About this exercise
State only the number of lines below where the word "Jahrgangstufe" is found.

Stored dataset items
● ● ● ● ● ● ●

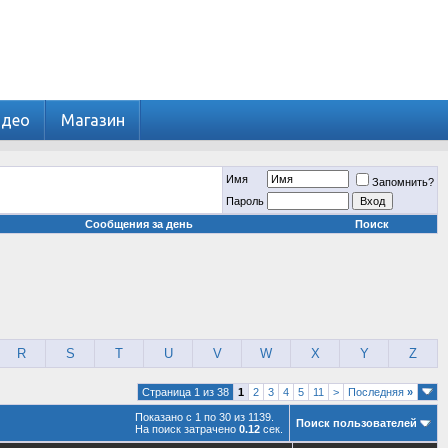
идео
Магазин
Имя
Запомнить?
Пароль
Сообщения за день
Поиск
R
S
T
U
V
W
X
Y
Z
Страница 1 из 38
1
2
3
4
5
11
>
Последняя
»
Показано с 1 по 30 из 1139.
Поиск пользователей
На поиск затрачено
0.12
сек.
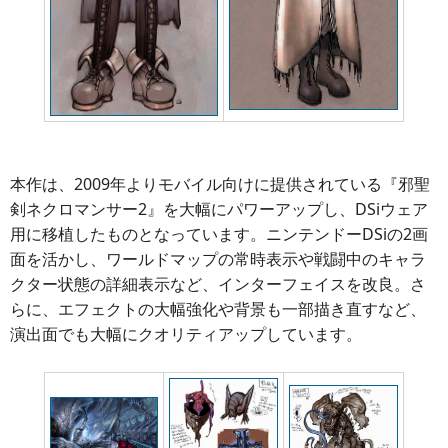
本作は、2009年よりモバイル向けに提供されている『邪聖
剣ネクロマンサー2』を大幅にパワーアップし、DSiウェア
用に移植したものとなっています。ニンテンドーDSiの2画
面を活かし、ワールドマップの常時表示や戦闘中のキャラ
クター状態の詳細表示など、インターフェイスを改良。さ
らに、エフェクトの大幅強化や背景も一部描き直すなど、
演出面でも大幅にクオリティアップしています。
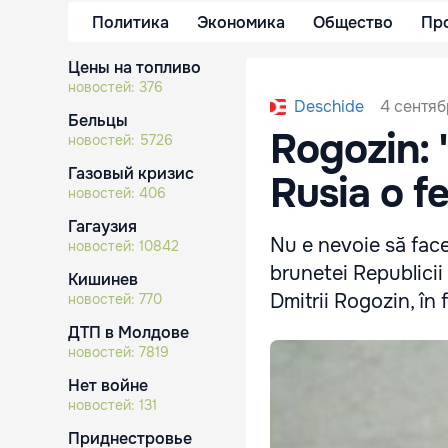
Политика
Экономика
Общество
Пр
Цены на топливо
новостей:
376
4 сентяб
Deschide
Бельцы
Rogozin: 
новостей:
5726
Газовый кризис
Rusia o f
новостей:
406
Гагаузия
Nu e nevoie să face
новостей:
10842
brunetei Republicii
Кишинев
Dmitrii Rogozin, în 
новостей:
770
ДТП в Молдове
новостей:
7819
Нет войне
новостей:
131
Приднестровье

● ● ● ● ● ● ●

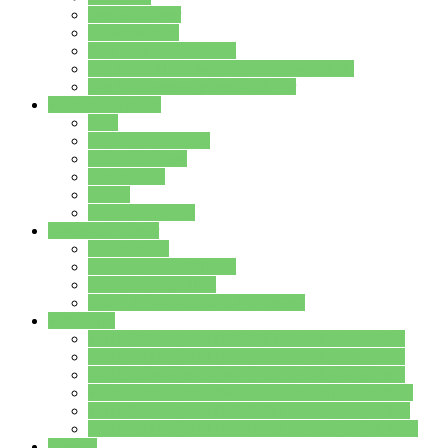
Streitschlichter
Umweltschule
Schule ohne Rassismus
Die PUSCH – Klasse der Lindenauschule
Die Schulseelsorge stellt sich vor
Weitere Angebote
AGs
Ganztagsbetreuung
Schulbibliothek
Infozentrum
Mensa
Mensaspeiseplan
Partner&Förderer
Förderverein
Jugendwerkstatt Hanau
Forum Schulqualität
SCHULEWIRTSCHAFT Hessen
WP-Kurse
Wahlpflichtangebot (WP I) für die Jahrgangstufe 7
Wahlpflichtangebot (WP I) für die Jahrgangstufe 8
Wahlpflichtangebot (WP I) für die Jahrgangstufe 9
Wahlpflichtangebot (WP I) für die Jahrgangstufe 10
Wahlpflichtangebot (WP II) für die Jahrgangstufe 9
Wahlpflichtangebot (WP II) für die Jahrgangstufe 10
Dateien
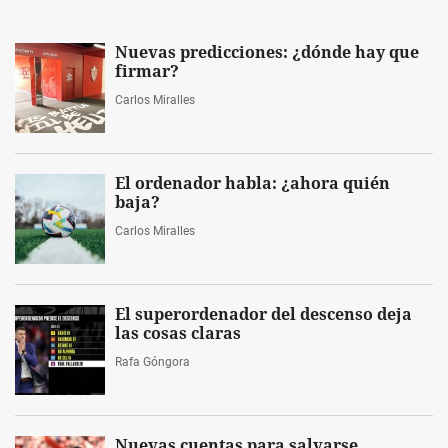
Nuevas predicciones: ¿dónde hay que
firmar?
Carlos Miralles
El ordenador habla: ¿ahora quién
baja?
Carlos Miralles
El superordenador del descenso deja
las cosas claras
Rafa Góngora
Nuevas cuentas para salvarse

● ● ● ● ● ● ●

Written reply
6